DROPPING KNOWLEDGE/ TABLE OF FREE VOIVES
In 2006 we produced the Table of Free Voices, a unique public gathering of incomparable dimension and logistics: Under the direction of the non-profit organization Dropping Knowledge we assembled 112 internationally renowned artists, philosophers, scientists, and activists that answered 100 selected questions simultaneously, consequently resulting in 11.200 answers recorded by 112 cameras and microphones. The event took place at the historic Bebelplatz in the center of Berlin. This place is in very bad remembrance because of the malicious book burnings in Nazi Germany that took place there and all over Germany. Our event turned a place where knowledge was condemned and burned to a place of free expression of knowledge.
The Table of Free Voices was moderated by Nigerian activist Hafsat Abiola and Hollywood actor William Dafoe. Prominent participants from all over the world included Wim Wenders, Bianca Jagger, Hans-Peter Dürr, Oliviero Toscani, Avi Primor, Susan George, Ervin Laszlo, Raymond Federman, Harry Wu, and many more.
Dropping Knowledge was founded by Ralf Schmerberg, Cindy Gantz and Jackie Wallace. In its development Dropping Knowledge became an interactive online platform for questions, concerns and initiatives from around the world.
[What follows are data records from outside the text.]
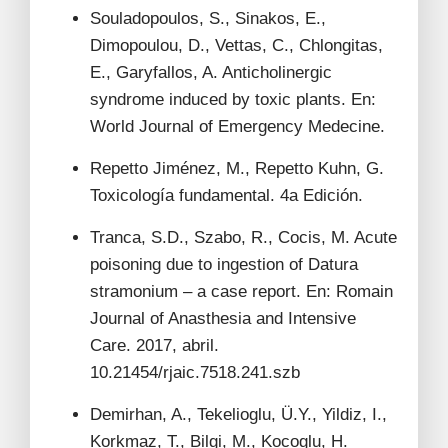
Souladopoulos, S., Sinakos, E.,
Dimopoulou, D., Vettas, C., Chlongitas,
E., Garyfallos, A. Anticholinergic
syndrome induced by toxic plants. En:
World Journal of Emergency Medecine.
Repetto Jiménez, M., Repetto Kuhn, G.
Toxicología fundamental. 4a Edición.
Tranca, S.D., Szabo, R., Cocis, M. Acute
poisoning due to ingestion of Datura
stramonium – a case report. En: Romain
Journal of Anasthesia and Intensive
Care. 2017, abril.
10.21454/rjaic.7518.241.szb
Demirhan, A., Tekelioglu, Ü.Y., Yildiz, I.,
Korkmaz, T., Bilgi, M., Kocoglu, H.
People who are usually not be heard found a platform and community to voice their individual concerns. Out of this huge pool Dropping Knowledge selected the questions for the Table of Free Voices.
This impressive event in Berlin was the culminating point of a huge and diverse long-term production. In the forefront of the Table of Free Voices we travelled the world to meet amazing people that try to make a difference with their work and living, to see and experience the effects of crucial global developments such as global warming on the ground: We went to Mumbai, Beijing, San Francisco, Caracas, New Orleans and elsewhere.
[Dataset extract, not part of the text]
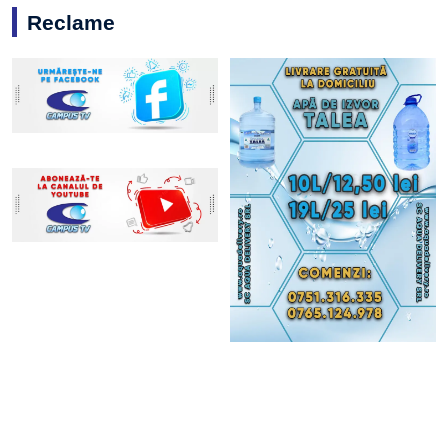
Reclame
We met and interviewed climate scientist, physicists, meteorologists, activists, environmentalists and artists. We visited photographer Sebastiao Salgado in Paris, civil rights activist Oscar Olivera in Caracas and artist Yang Shaobin in Beijing. We talked to scientists at the Indian Institute of Technology and explored India‘s biggest slum in Mumbai with an estimated population ranging from 200.000 to more than a million people. We took a breath in the planet‘s most polluted air in Beijing and talked to experts at the Chinese National Climate Center. We visited green initiatives in San Francisco and the World Social Forum in Caracas. We saw the devastating effects of the hurricane Katrina in New Orleans and talked to people who were existentially affected by the natural disaster by losing nearly everything.
A. K. Dikshit
Fang Lijun
Brandon Darby
Sebastião Salgado
We collected manifold impressions and questions on our journey. Afterwards we promoted the Table of Free Voices in producing and spread an elaborate online magazine „Questions – Global Warming / Global Warning“ that captures and recapitulates our world journey with a fascinating variety of impressions, articles, interviews that we collected around the globe.